ISF Gastvortrag von Felix Voigtländer, Katholische Universität Eichstätt-Ingolstadt, Lehrstuhl Wiss. Rechnen
21. Februar 2018,
Seminar Room, Wohllebengasse 12-14, ground floor
We present a systematic approach towards understanding the sparsity properties
of different frame constructions like Gabor systems, wavelets, shearlets, and curvelets.
Here, analysis sparsity means that the frame coefficients are sparse
(in an l^p sense), while synthesis sparsity means that the function can be
written as a linear combination of the frame elements using sparse coefficients.
We show that both forms of sparsity of a function are equivalent to
membership of the function in a certain decomposition space.

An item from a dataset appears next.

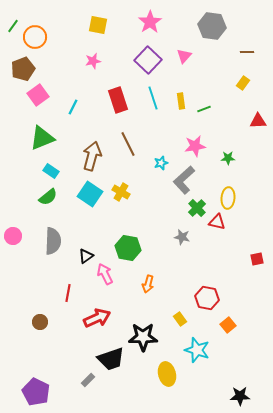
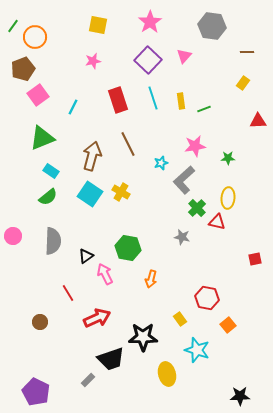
red square at (257, 259): moved 2 px left
orange arrow at (148, 284): moved 3 px right, 5 px up
red line at (68, 293): rotated 42 degrees counterclockwise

These decomposition spaces are a common generalization of Besov spaces
and modulation spaces. While Besov spaces can be defined using a dyadic
partition of unity on the Fourier domain, modulation spaces employ a
uniform partition of unity, and general decomposition spaces use an
(almost) arbitrary partition of unity on the Fourier domain.
To each decomposition space, there is an associated frame construction:
Given a generator, the resulting frame consists of certain translated,
modulated and dilated versions of the generator. These are chosen
so that the frequency concentration of the frame
is similar to the frequency partition of the decomposition space.
For Besov spaces, one obtains wavelet systems,
while modulation spaces yield Gabor systems.
We give conditions on the (possibly compactly supported!) generator of the
frame which ensure that analysis sparsity and synthesis sparsity of a function
are both equivalent to membership of the function in the decomposition space.